▶ _DIRECTIONS FOR THIS TASK_: Reproduce the data exactly as given, except for any images.

▶ _RECORDS PROVIDED_:

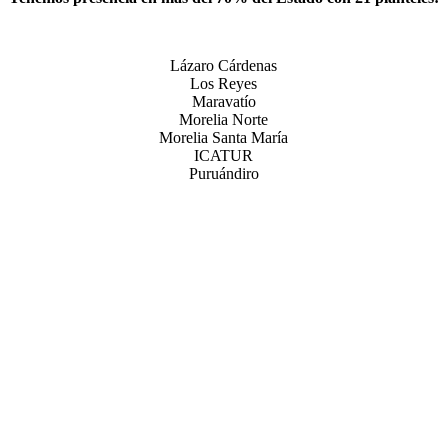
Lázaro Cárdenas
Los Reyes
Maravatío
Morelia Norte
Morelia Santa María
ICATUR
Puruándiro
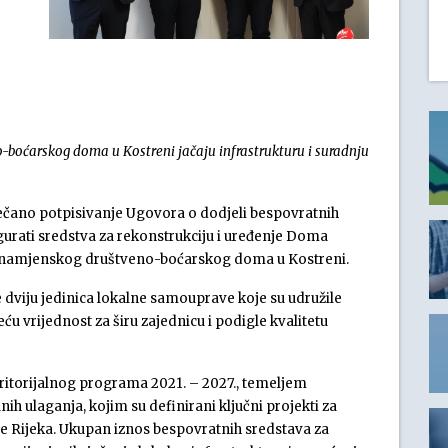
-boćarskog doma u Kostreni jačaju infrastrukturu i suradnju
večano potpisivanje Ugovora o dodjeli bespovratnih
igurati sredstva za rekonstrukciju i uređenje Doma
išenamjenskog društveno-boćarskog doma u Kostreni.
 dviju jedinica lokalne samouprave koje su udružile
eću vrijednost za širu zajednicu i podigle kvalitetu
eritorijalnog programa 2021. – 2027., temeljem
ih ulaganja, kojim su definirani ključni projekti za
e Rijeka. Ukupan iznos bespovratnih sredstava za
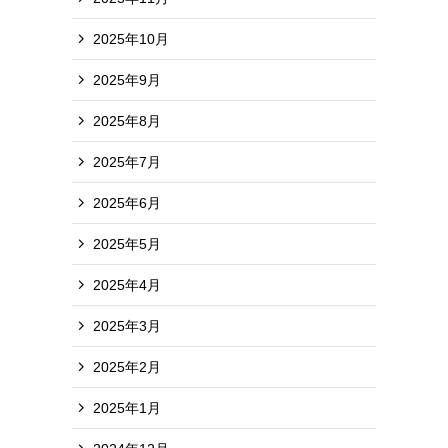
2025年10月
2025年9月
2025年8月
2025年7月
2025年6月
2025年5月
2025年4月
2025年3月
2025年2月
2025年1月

▶ _TASK RESULT_:
Lázaro Cárdenas
Los Reyes
Maravatío
Morelia Norte
Morelia Santa María
ICATUR
Puruándiro
-boćarskog doma u Kostreni jačaju infrastrukturu i suradnju
večano potpisivanje Ugovora o dodjeli bespovratnih
igurati sredstva za rekonstrukciju i uređenje Doma
išenamjenskog društveno-boćarskog doma u Kostreni.
 dviju jedinica lokalne samouprave koje su udružile
eću vrijednost za širu zajednicu i podigle kvalitetu
eritorijalnog programa 2021. – 2027., temeljem
ih ulaganja, kojim su definirani ključni projekti za
e Rijeka. Ukupan iznos bespovratnih sredstava za
2025年10月
2025年9月
2025年8月
2025年7月
2025年6月
2025年5月
2025年4月
2025年3月
2025年2月
2025年1月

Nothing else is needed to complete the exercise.